Ein Großteil der Spediteure will mit dem Einbau warten, um Reparaturen zu sparen. Peter Berger, Fuhrparkleiter der Lex Transport und Vermiet GmbH sagt: „Wir bauen so spät wie möglich ein, damit wir hoffentlich zu den Glücklichen gehören, die nur einmal hinfahren.“ Gestern hat zum ersten Mal ein Speditionsunternehmen Schadensersatzforderungen an Toll Collect gestellt. Der deutsche Speditions- und Logistikverband bezweifelt, dass der Starttermin gehalten werden kann.
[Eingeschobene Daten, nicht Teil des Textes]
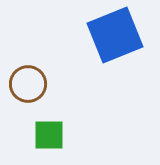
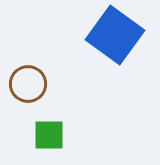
blue square: rotated 32 degrees counterclockwise
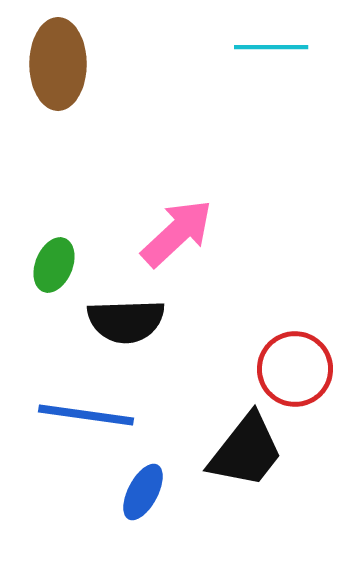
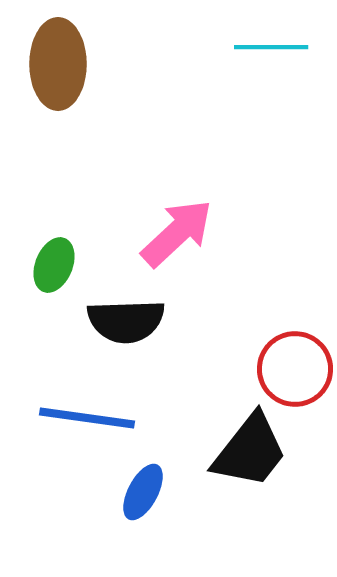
blue line: moved 1 px right, 3 px down
black trapezoid: moved 4 px right
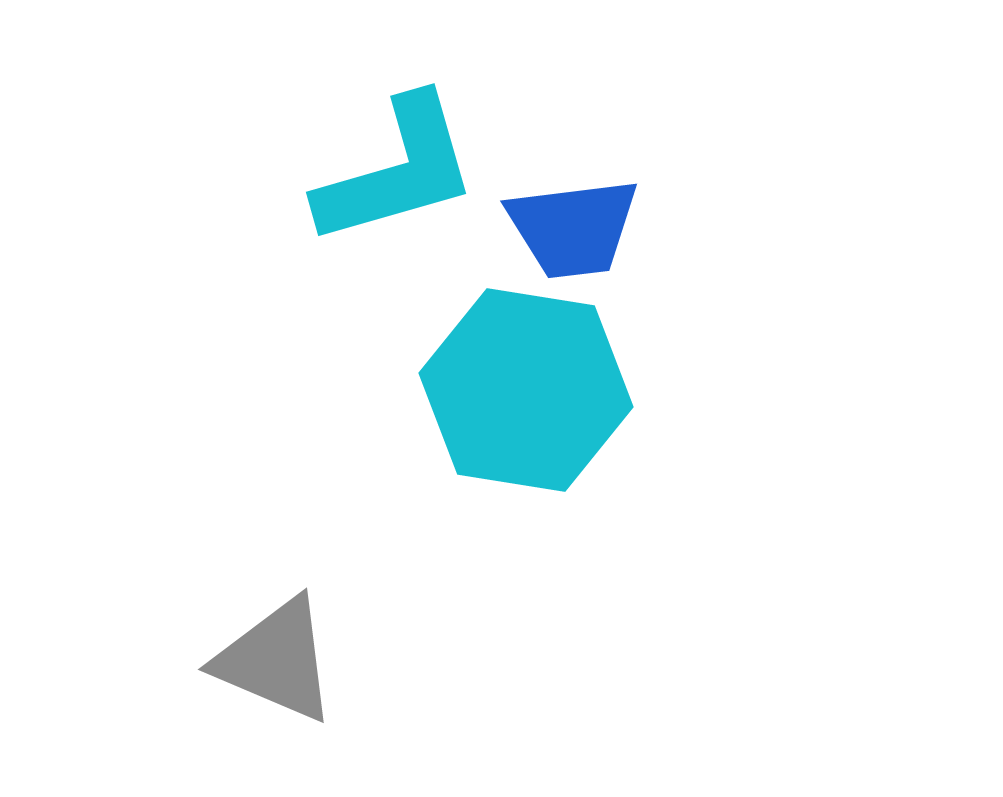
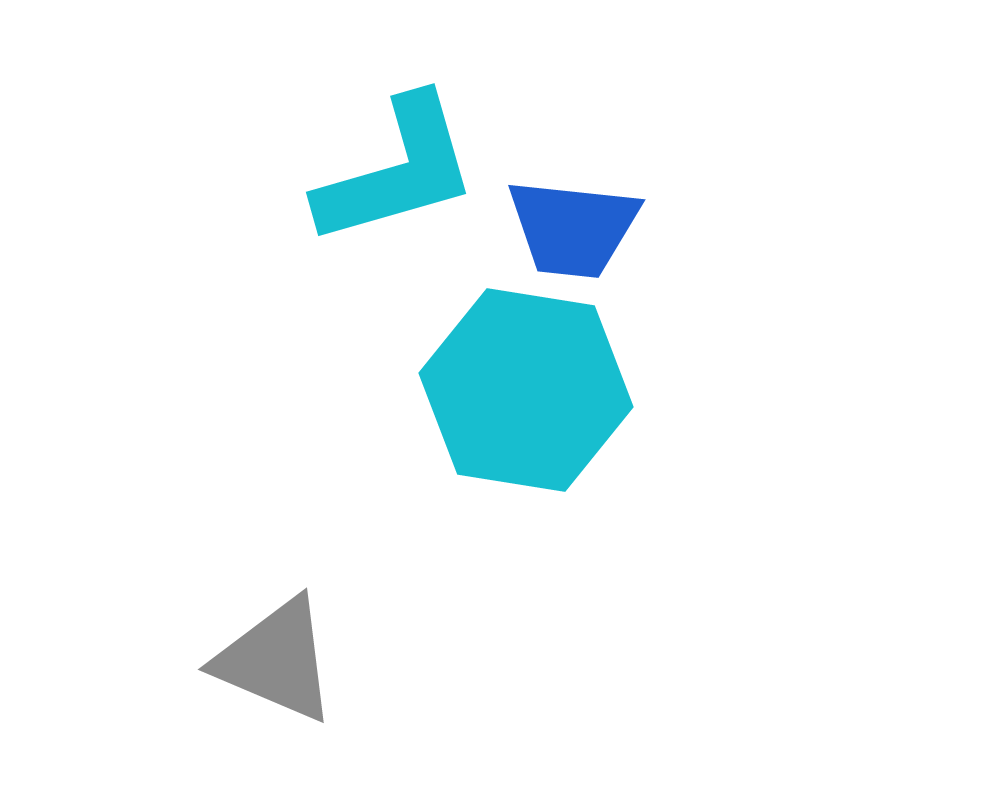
blue trapezoid: rotated 13 degrees clockwise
Vor der Sitzung des Haushaltsausschusses sagte der zuständige Unionsexperte, Dietrich Austermann, es müsse geklärt werden, wer für die Verdienstausfälle durch den Rückruf hafte. Verkehrsexperte Albert Schmidt (Grüne) entgegnete: „Eine Entschädigung muss auf Kosten der Gerätehersteller gehen.“

Die Pannenserie entzweit zusehends die SPD-Fraktion. Verkehrsexperte Peter Danckert (SPD) forderte gestern den Rücktritt von Ralf Nagel und Angelika Mertens, Staatssekretäre im Verkehrsministerium. Sie trügen neben Exverkehrsminister Kurt Bodewig die „Hauptverantwortung für das Maut-Desaster“. CDU-Verkehrsexperte Klaus Lippold wertete dies als Ablenkungsmanöver: „Die SPD will um jeden Preis den Kopf von Stolpe schonen.“ Die Opposition wirft dem Minister fehlerhaftes Krisenmanagement vor und fordert dessen Rücktritt. Auch der Verkehrsausschuss hat gestern Einsicht in die Verträge mit Toll Collect beantragt. So sollen die Details zum Zeitplan, zum Schadenersatz und zur Haftung für die Maut-Pannen offen gelegt werden. „Bisher hat Stolpe zu den angekündigten Nachbesserungen des Vertrags geschwiegen“, sagte CDU-Verkehrsexperte Klaus Lippold. Ob der Vertrag vorgelegt wird, ist fraglich: Das Betreiberkonsortium will um keinen Preis Details offen legen.